Peter The demands of the marketplace are hostile to versatility. If an artist has a successful “product,” the market demands that they produce more of the same. For me that’s always been a problem, since I hate to repeat myself. This was driven home to me many years ago, soon after I published my first book, a children’s book. The book having done well, my editor at Simon & Schuster was eager to see more from me. I met with him several times. At each of those meetings I must have shown him half a dozen ideas I had for more children’s books, each of which was of a completely different order than the one we’d published, none of which appealed to him. It became obvious that what he wanted more of the same. But I just couldn’t get excited by that. I envy artists who, having found a successful style or method, are able to repeat it over and over again with minor variations. That’s a formula for commercial success. But I’m afraid I just don’t have it in me.
Roz Neither do I.
When we teach writing…
Roz New question. You teach a university graduate program in creative writing. What do you think we teach when we teach writers?
Peter Every teacher is different, of course. My focus has always been on craft, and especially on what makes for good storytelling. What information does the reader need, when do they need it, and how should it best be delivered?
Roz That is brilliant. I always think good writing knows exactly how it’s handling the reader. What they’re directing the reader to notice. And to feel.
Peter Of course there’s no single right answer. But those are the kinds of issues I look at when analysing and diagnosing a piece of writing. I see myself as something of a clinician. Of course, when it comes to prescribing, the first question should always be, “What is it that this author has set out to do? How can I help them to write the book that they seem to want to write?” I reject the often-heard accusation that creative writing teachers necessarily mould their students into their own image. Of course it may be true in some cases. But in my experience, the shape of the “mould” is determined by our students’ drafts, by the vision they present me with.
Aside from Roz: You might like Peter’s series on Jane Friedman’s blog, Your First Page , a spin-off of one of his writing craft books.
Roz I spotted on Facebook recently that you’ve been revising a novel after feedback from agents and publishers. What kinds of things did you re-examine?
Peter The novel, titled Duplicity, is nominally about twins—but the way Moby Dick is about the whaling industry. It’s really about dualities, opposites, contradictions, and paradoxes of all sorts, including a phenomenon of physics known as “quantum entanglement,” by which a single entity may exist in more than one place at a time.
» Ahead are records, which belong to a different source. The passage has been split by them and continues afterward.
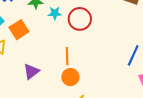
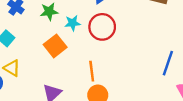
orange square: (19, 30) -> (55, 46), moved

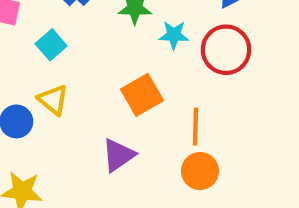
orange square: (55, 46) -> (142, 95), moved

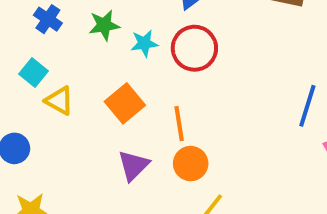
yellow triangle: (53, 100) -> (59, 101), moved
purple triangle: (118, 155) -> (134, 166), moved

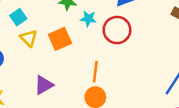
orange square: (125, 103) -> (60, 39), moved
purple triangle: (134, 166) -> (44, 85), moved

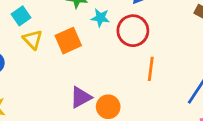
orange line: (95, 72) -> (151, 69), moved
purple triangle: (44, 85) -> (81, 97), moved

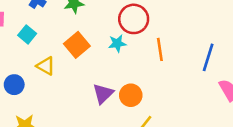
cyan star: (100, 18) -> (117, 43), moved
yellow triangle: (33, 40) -> (46, 66), moved

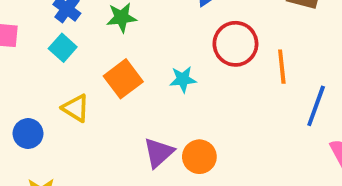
red circle: (134, 19) -> (235, 44), moved
cyan square: (27, 34) -> (63, 48), moved
orange line: (160, 49) -> (282, 67), moved

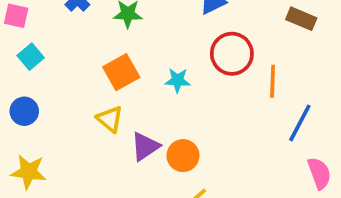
cyan square: (63, 48) -> (31, 57), moved
yellow triangle: (76, 108) -> (110, 119), moved

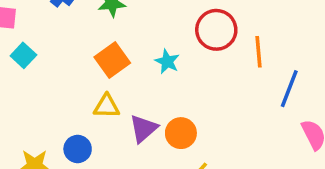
cyan star: (178, 80) -> (167, 62), turned 30
blue circle: (24, 111) -> (78, 149), moved
yellow triangle: (110, 119) -> (107, 106), turned -32

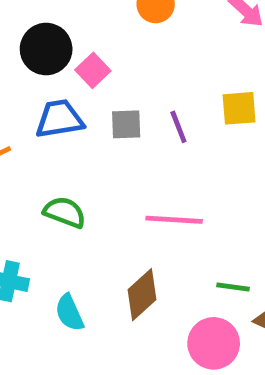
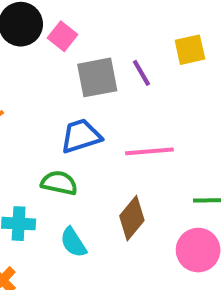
blue trapezoid: (59, 119) -> (81, 136), moved
gray square: (126, 124) -> (97, 77), size x1.5
green semicircle: (65, 212) -> (59, 183), moved

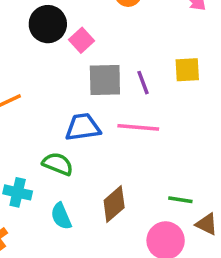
pink line: (149, 151) -> (138, 127), moved

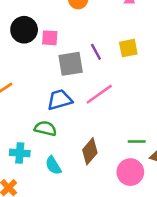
pink square: (82, 40) -> (50, 38), turned -36
purple line: (143, 83) -> (96, 52), moved
pink line: (138, 127) -> (99, 94), turned -32

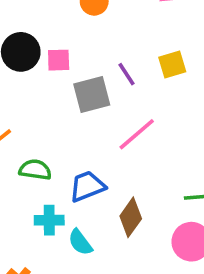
blue trapezoid: (60, 100) -> (87, 186), moved
green semicircle: (45, 128) -> (35, 170), moved
cyan cross: (20, 153) -> (49, 220), moved

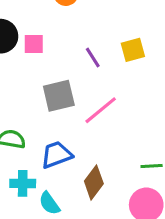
gray square: (92, 95) -> (59, 96), moved

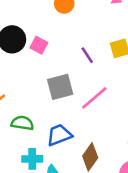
pink square: (34, 44) -> (39, 45), turned 30

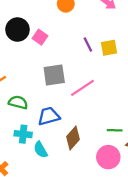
purple line: (87, 55) -> (88, 44), moved

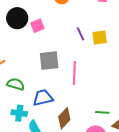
pink square: (40, 37) -> (37, 26), turned 32
pink line: (82, 88) -> (74, 73), turned -55

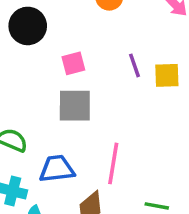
pink square: (37, 26) -> (73, 63), moved
pink line: (74, 73) -> (113, 163), moved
Having had it rejected by nearly every publisher in the country, large and small, I decided to revise it—not heavily, but to get rid of as many of what I call “speed bumps” in the narrative road —words, sentences, paragraphs, in one or two cases whole passages that slowed things down unnecessarily. I like the analogy of a story or narrative as a guided tour with a destination, but also with detours and side trips to interesting sights along the way. Some things are worth pulling over for; others less so. In revising I got rid of a few side trips.
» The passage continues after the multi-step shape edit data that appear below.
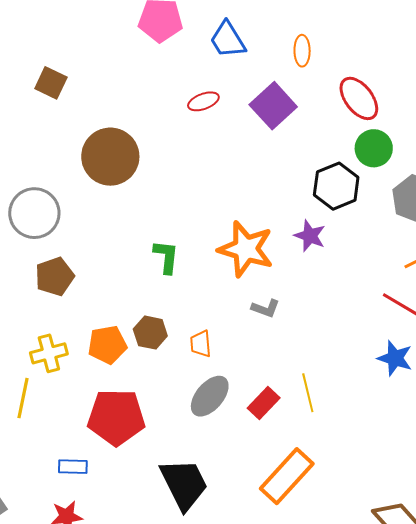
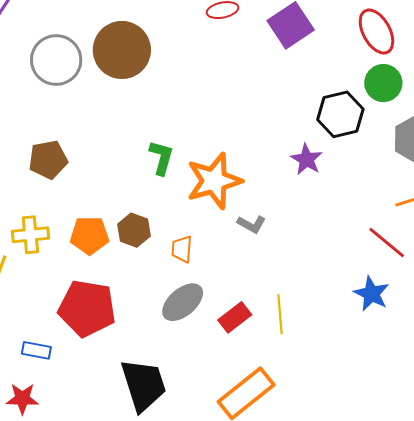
gray circle: (34, 213) -> (56, 60), moved
orange star: (246, 249) -> (214, 181), moved, turned 30

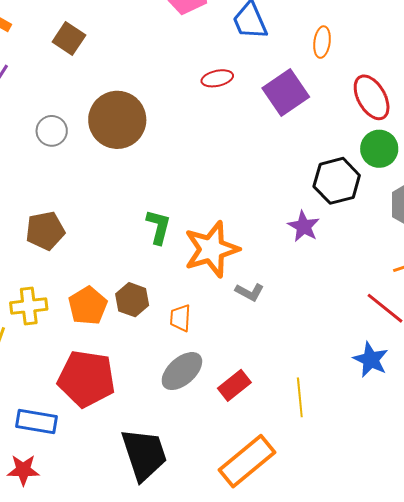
gray circle: (56, 60) -> (52, 131), size x0.6
orange pentagon: (90, 235) -> (88, 306), turned -30
yellow line: (280, 314) -> (300, 397), moved
blue rectangle: (36, 350) -> (37, 421), size x1.4

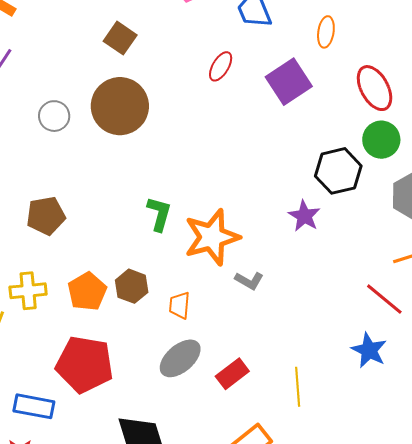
brown square: (69, 39) -> (120, 38), moved
red ellipse: (217, 78) -> (221, 66), turned -48

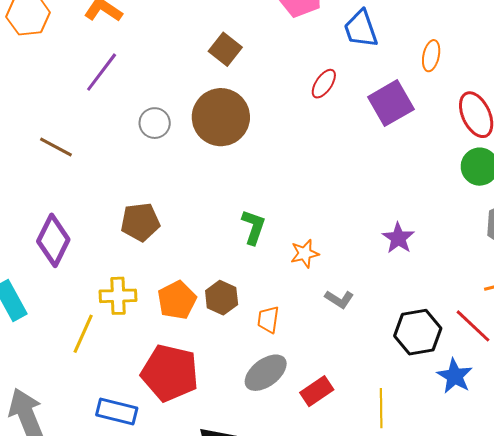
black hexagon: (338, 171) -> (418, 332), moved
orange star: (212, 237) -> (305, 254), size x0.5

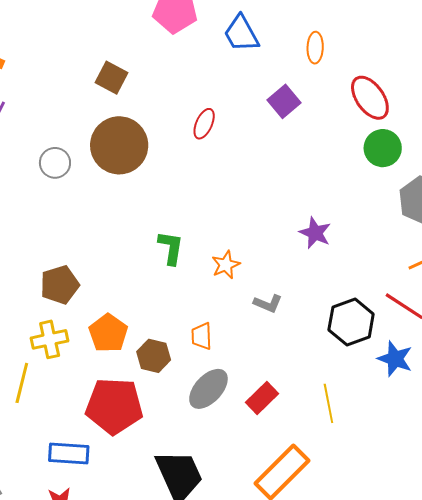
red ellipse: (324, 84) -> (204, 124), moved
purple square: (391, 103) -> (284, 101), size x0.7
brown pentagon: (140, 222) -> (60, 285), moved
brown hexagon: (222, 298) -> (154, 356), moved

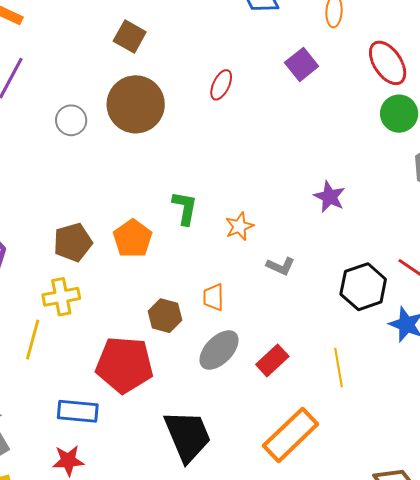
orange pentagon: (108, 333) -> (133, 239), moved

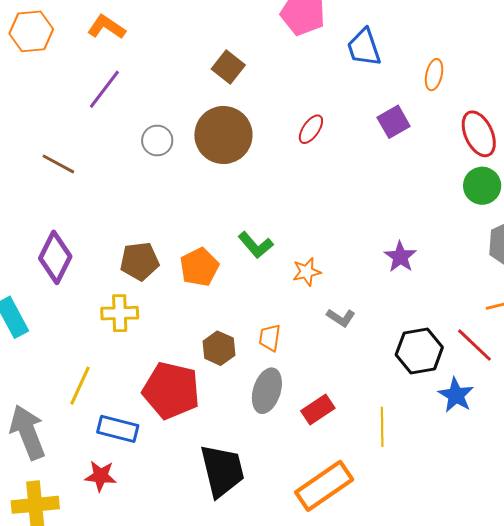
green L-shape: (185, 208) -> (256, 245), turned 120
yellow line: (33, 340) -> (80, 386), moved
gray ellipse: (219, 350) -> (267, 391), turned -36

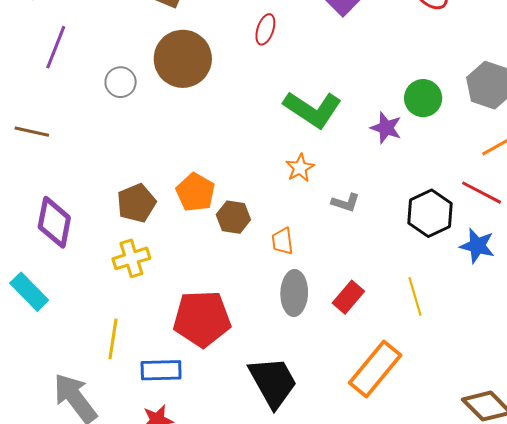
green circle: (482, 186) -> (423, 98), moved
green L-shape: (256, 245) -> (313, 109), moved, size x1.6
brown hexagon: (219, 348) -> (233, 217), moved

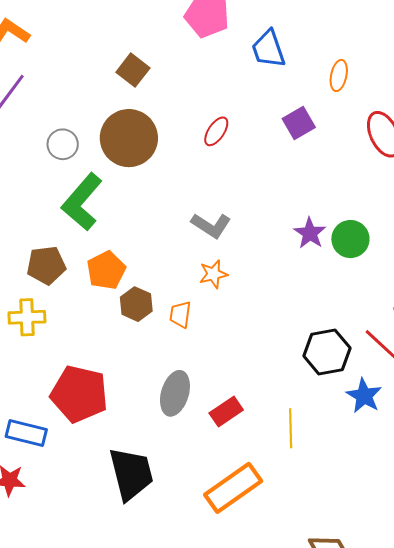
green L-shape: (313, 109) -> (82, 202), moved, turned 82
purple star: (386, 128) -> (310, 233), moved
gray L-shape: (346, 203) -> (211, 225), moved, size x1.4
orange trapezoid: (282, 241) -> (180, 314), moved

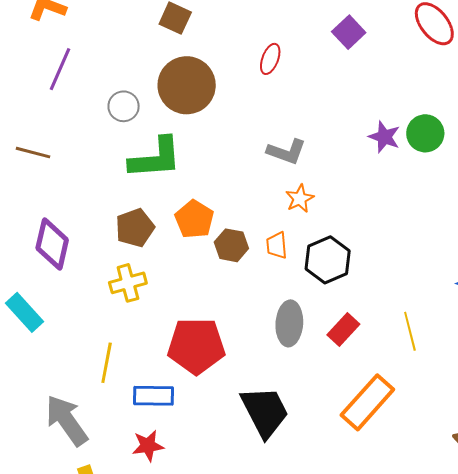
green L-shape: (82, 202) -> (155, 158), turned -122
black hexagon: (327, 352) -> (328, 260), moved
Roz Give me some amazing final words!
Peter The best advice I’ve heard given to a writer is what the titular character tells (actually writes in a note) to Buddy, his fledgling author younger brother in J.D. Salinger’s Seymour: An Introduction. He has Buddy ask himself, as a reader, what piece of writing in all the world would he most want to read if he had his heart’s choice.” Seymour then tells his brother to “sit down shamelessly and write the thing [him]self.”